Écho de presse

La course à la minceur, nouvel impératif féminin après la Grande Guerre

le 04/11/2018 par Pierre Ancery
le 25/09/2017 par Pierre Ancery - modifié le 04/11/2018
Marie-Claire 2 juillet 1937 - Source Gallia BnF

Les années 1920 marquent le début de l'obsession de la minceur. La presse, en particulier féminine, se fait le relais ambigu de cette nouvelle injonction.

C'est le nouveau mot d'ordre des années d'après la Première Guerre mondiale : pour être belle, il faut être mince. Au début des années 1920, l'idée est encore récente et elle n'est pas évidente pour tous les lecteurs, comme en témoignent certains articles de l'époque. Ainsi des Modes de la femme de France qui analysent en 1923 cette « mode » venue des États-Unis :

« Le dernier chic, actuellement, pour une femme élégante, c'est d'être d'une minceur sensationnelle. Il faut essentiellement être grande, élancée — ou, tout au moins, le paraître. […] Comme on peut le supposer, ces recherches esthétiques s'allient à un régime des plus rigoureux.
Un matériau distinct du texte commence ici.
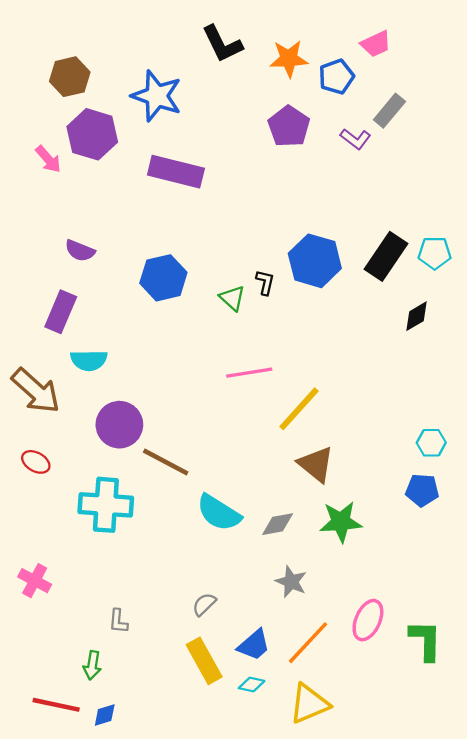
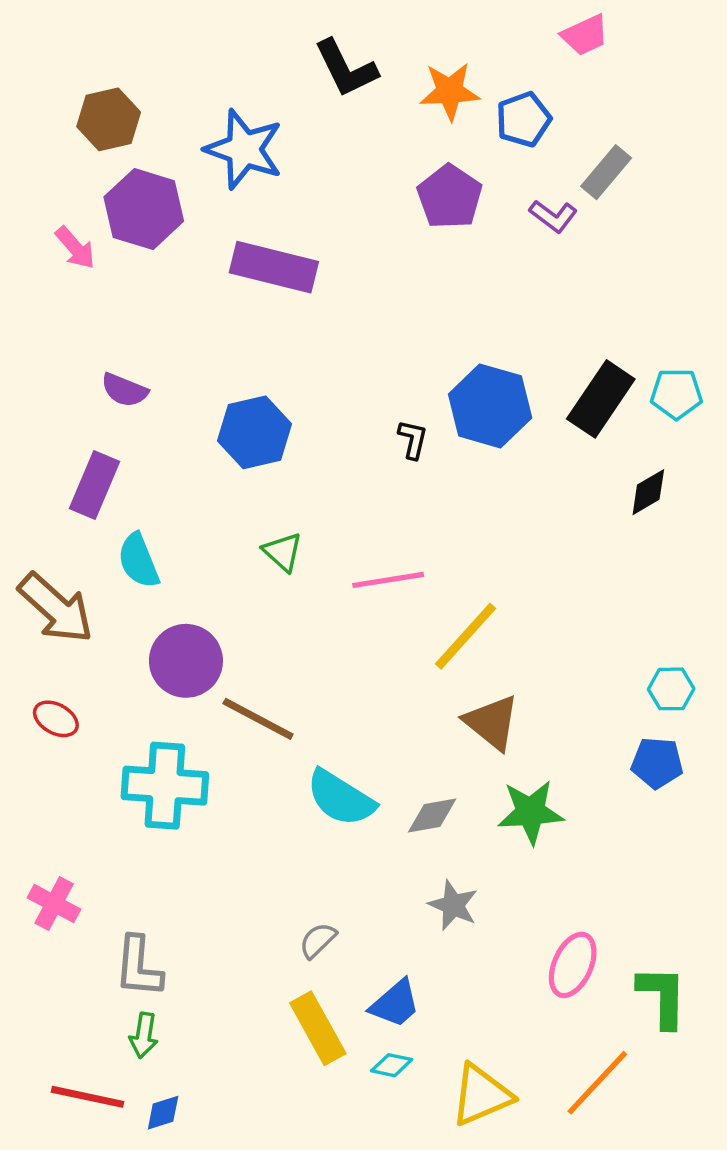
pink trapezoid: (376, 44) -> (585, 35), moved
green triangle: (232, 298) -> (283, 552), moved
cyan semicircle: (89, 360) -> (138, 561), turned 69
gray L-shape: (118, 621) -> (138, 967), moved, size x1.6
orange line: (308, 643) -> (597, 1083), moved

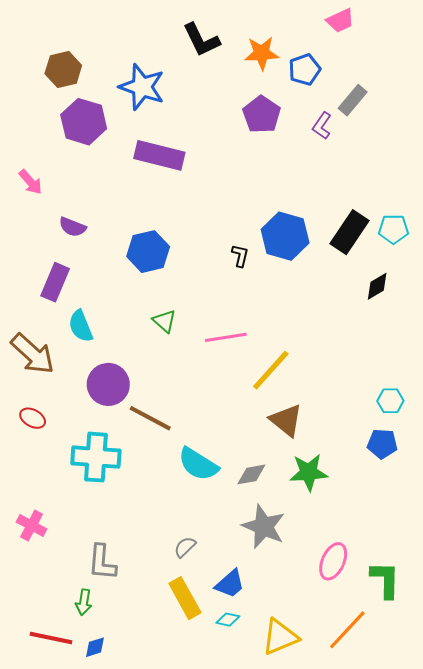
purple L-shape: (553, 216) -> (322, 126), turned 88
pink arrow: (75, 248) -> (31, 182), moved
gray star: (453, 905) -> (264, 527), size x1.5
gray L-shape: (138, 967) -> (102, 562), moved

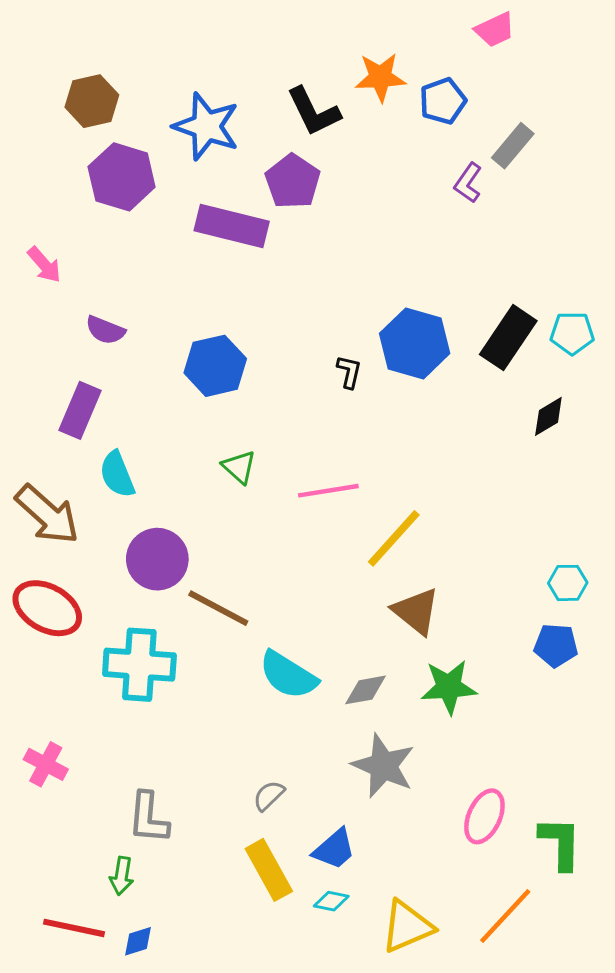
black L-shape: (201, 40) -> (313, 111), moved
purple pentagon: (262, 115) -> (293, 181), moved
red ellipse: (33, 418) -> (47, 608), size x1.8

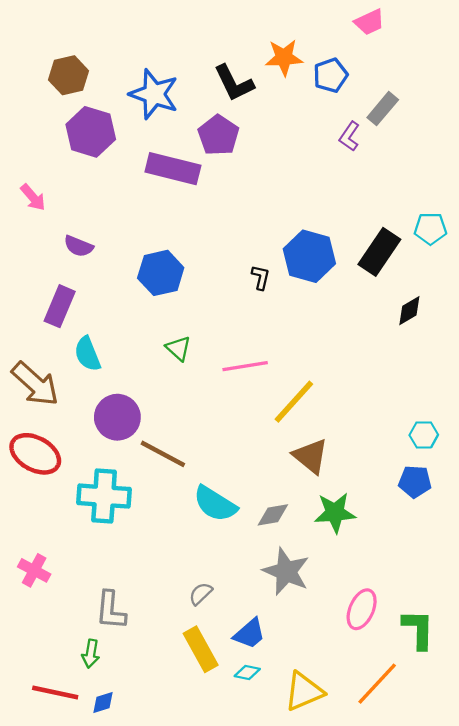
cyan pentagon: (572, 333) -> (430, 228), moved

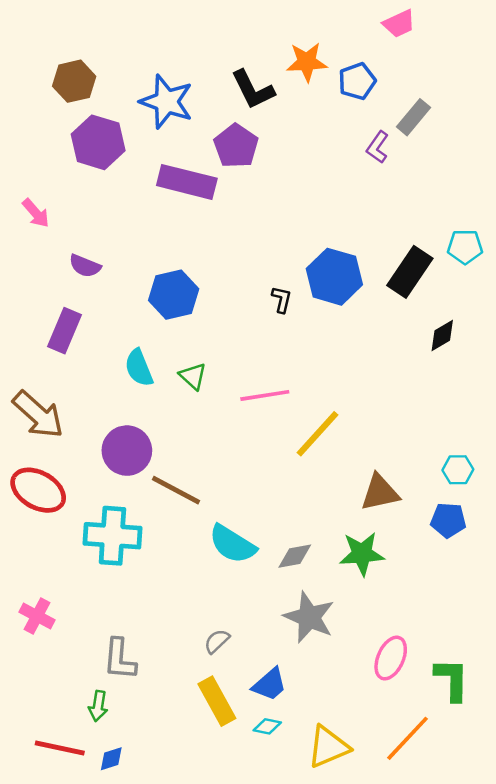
cyan semicircle: (87, 354) -> (139, 368), moved
brown triangle: (311, 456) -> (380, 493), moved, turned -51

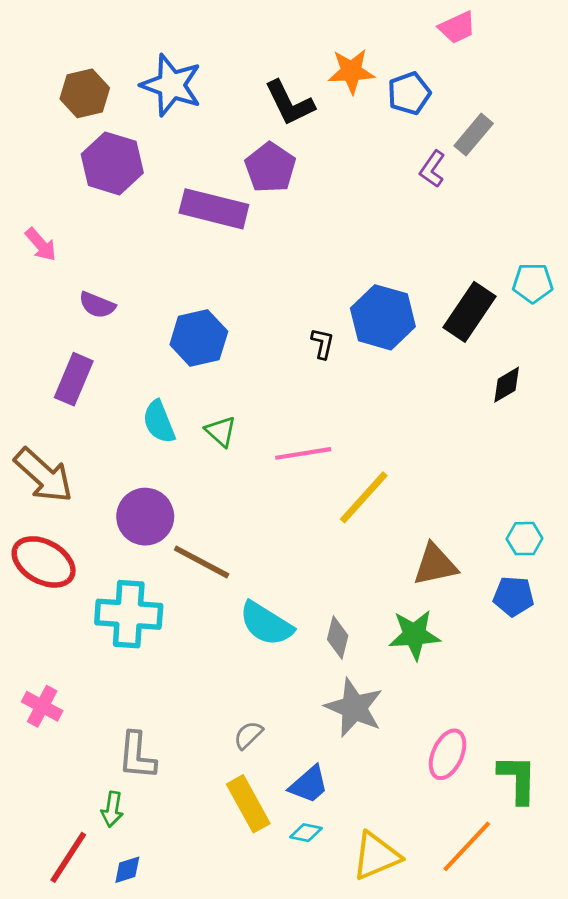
blue star: (166, 102) -> (171, 85), moved
gray diamond: (295, 556) -> (338, 638), turned -66
red line: (60, 748) -> (68, 857), turned -69

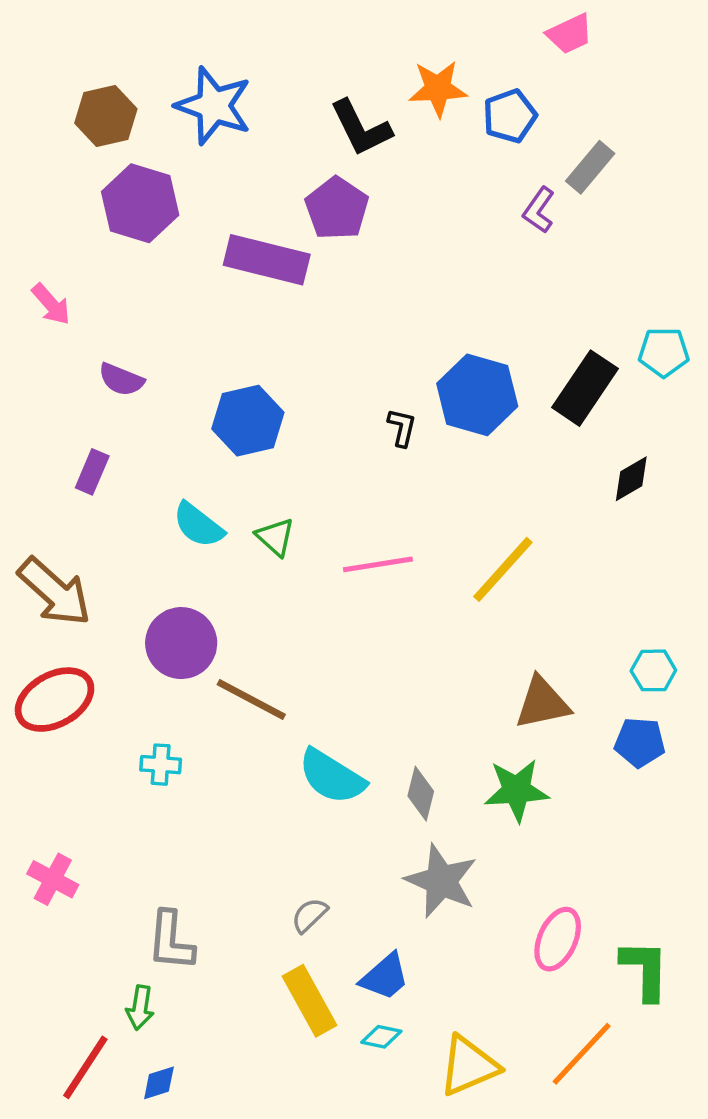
purple rectangle: (74, 379) -> (92, 472), size x0.7
cyan semicircle: (159, 422) -> (198, 525), turned -30
yellow line: (364, 497) -> (503, 569), moved
red ellipse: (44, 562) -> (55, 700), turned -58
cyan cross: (129, 614) -> (161, 765), size x0.5

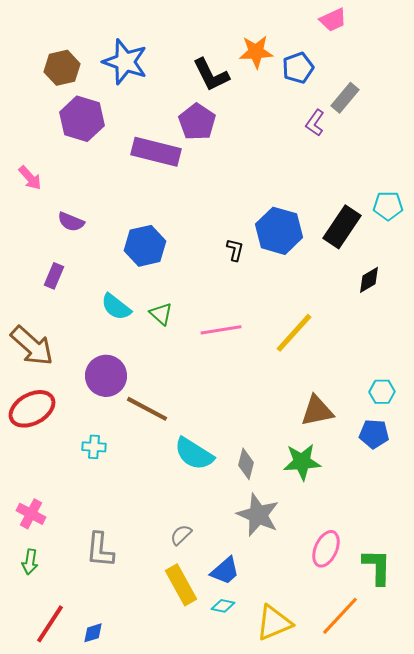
green arrow: (140, 1008) -> (30, 562), moved

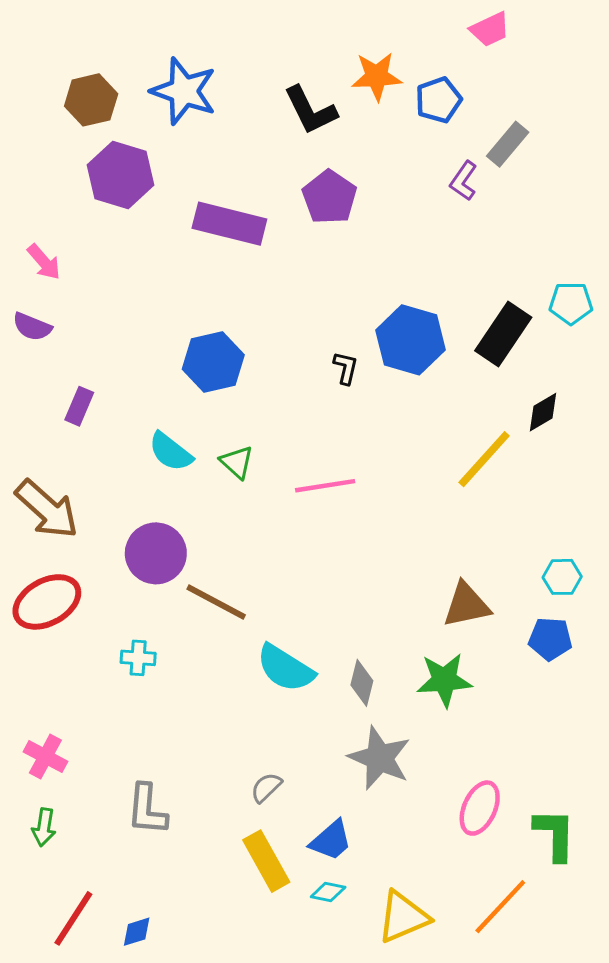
purple pentagon: (197, 122) -> (330, 197), moved
purple semicircle: (71, 222) -> (32, 327), moved
yellow line: (294, 333) -> (484, 459), moved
À aucun prix, il ne faut grossir. »

 

En 1924, un journaliste des très sérieuses Annales politiques et littéraires s'effraye de cette nouvelle tendance :

 

« J'ai demandé à une personne qui possède en matière de fashion féminine une compétence indiscutable ce que nous réservait, sous le rapport de la mode, l'année nouvelle [...].

Je ne distingue rien d'extraordinaire ni de sensationnel en fait de nouveautés dans les modes de demain, m'a répondu la voyante... Ce sera bonnet blanc et blanc bonnet, robe collante et collante robe... Le seul renseignement d'ordre général que je peux vous donner, c'est que 1924 sera encore l'année de la femme plate..., plus plate peut-être encore, si c'est possible.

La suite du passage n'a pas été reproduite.